Bien que les patients admettent qu’ils souffrent de pica si on leur pose la question, généralement, ils ne donnent pas volontiers cette information.
« Les patients ont tendance à être quelque peu secrets sur ce genre de comportements. Vous devez les taquiner », a déclaré Michael Bromberg, hématologue à l’Université Temple. « J’ai eu un patient qui m’a dit : ‘J’aime la glace. C’est mieux que le sexe.’ »
Bromberg a remarqué certains problèmes avec les détails de l’étude, comme l’omission des données sur l’hémoglobine pour les patients anémiques et l’assimilation de la carence en fer à l’anémie. Avoir une carence en fer peut évoluer vers l’anémie, mais les deux termes ne sont pas synonymes.

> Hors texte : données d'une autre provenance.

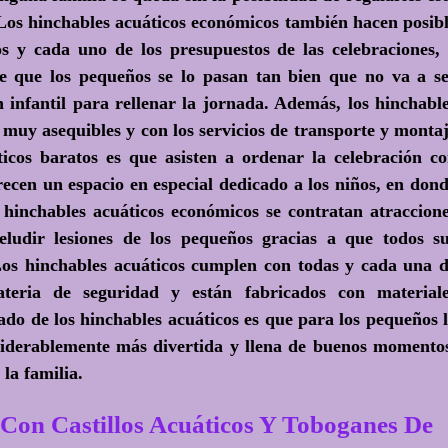
 Los hinchables acuáticos económicos también hacen posib
os y cada uno de los presupuestos de las celebraciones,
 que los pequeños se lo pasan tan bien que no va a s
n infantil para rellenar la jornada. Además, los hinchabl
 muy asequibles y con los servicios de transporte y monta
ticos baratos es que asisten a ordenar la celebración c
ecen un espacio en especial dedicado a los niños, en don
r hinchables acuáticos económicos se contratan atraccion
 eludir lesiones de los pequeños gracias a que todos s
Los hinchables acuáticos cumplen con todas y cada una 
eria de seguridad y están fabricados con materiale
do de los hinchables acuáticos es que para los pequeños 
onsiderablemente más divertida y llena de buenos momento
la familia.
 Castillos Acuáticos Y Toboganes De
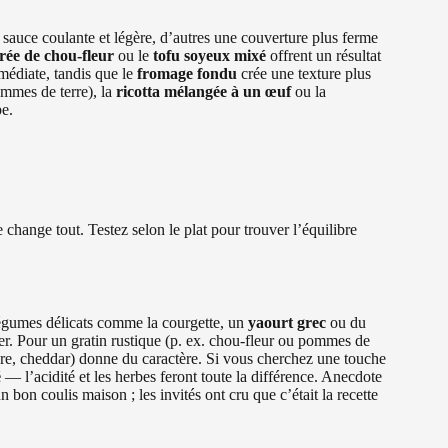
e sauce coulante et légère, d’autres une couverture plus ferme
rée de chou-fleur
ou le
tofu soyeux mixé
offrent un résultat
édiate, tandis que le
fromage fondu
crée une texture plus
ommes de terre), la
ricotta mélangée à un œuf
ou la
pe.
e change tout. Testez selon le plat pour trouver l’équilibre
s légumes délicats comme la courgette, un
yaourt grec
ou du
r. Pour un gratin rustique (p. ex. chou-fleur ou pommes de
re, cheddar) donne du caractère. Si vous cherchez une touche
é
— l’acidité et les herbes feront toute la différence. Anecdote
bon coulis maison ; les invités ont cru que c’était la recette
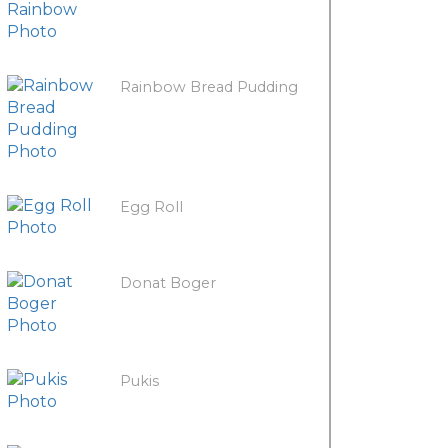
Rainbow Bread Pudding
Egg Roll
Donat Boger
Pukis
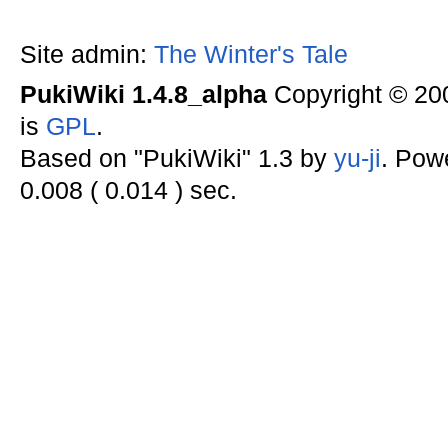
Site admin:
The Winter's Tale
PukiWiki 1.4.8_alpha
Copyright © 2
is
GPL
.
Based on "PukiWiki" 1.3 by
yu-ji
. Pow
0.008 ( 0.014 ) sec.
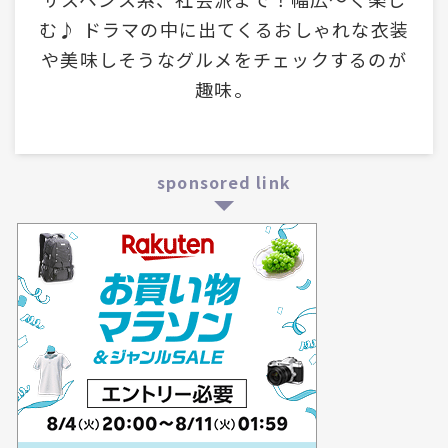
む♪ ドラマの中に出てくるおしゃれな衣装
や美味しそうなグルメをチェックするのが
趣味。
sponsored link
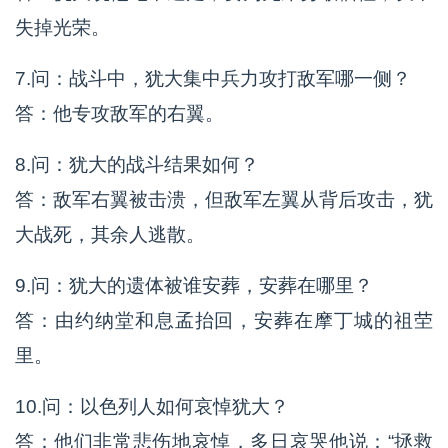
失掉光荣。
7.问：战斗中，犹大集中兵力攻打敌军哪一侧？
答：他专攻敌军的右翼。
8.问：犹大的战斗结果如何？
答：敌军右翼被击溃，但敌军左翼从背后攻击，犹
大战死，其余人逃散。
9.问：犹大的遗体被谁安葬，安葬在哪里？
答：由约纳堂和息孟抬回，安葬在摩丁城的祖茔
里。
10.问：以色列人如何哀悼犹大？
答：他们非常悲伤地哀悼，多日哀哭他说：“拯救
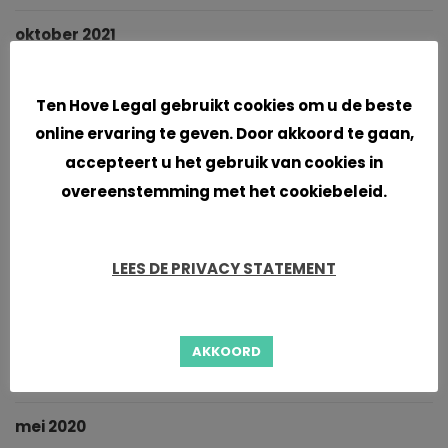
oktober 2021
Cookies
september 2021
Ten Hove Legal gebruikt cookies om u de beste
juni 2021
online ervaring te geven. Door akkoord te gaan,
accepteert u het gebruik van cookies in
april 2021
overeenstemming met het cookiebeleid.
maart 2021
LEES DE PRIVACY STATEMENT
januari 2021
november 2020
AKKOORD
oktober 2020
mei 2020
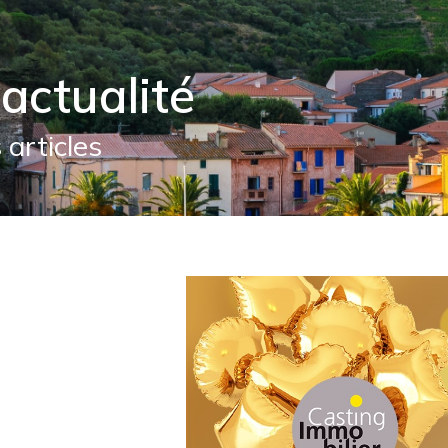
actualité
 articles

Les deux hématologues n’avaient jamais entendu aucun de leurs patients dire que la glace les rendait plus alertes. Au lieu de cela, manger de la glace a été décrit davantage comme une envie incontrôlable que comme une décharge d’énergie.
« Les patients essaient de ne pas manger de glace », a déclaré Broome. « Mais comme pour une dépendance à une drogue, même si vous ne voulez pas le faire, vous devez le faire. »
Kim est une journaliste scientifique indépendante basée à Philadelphie.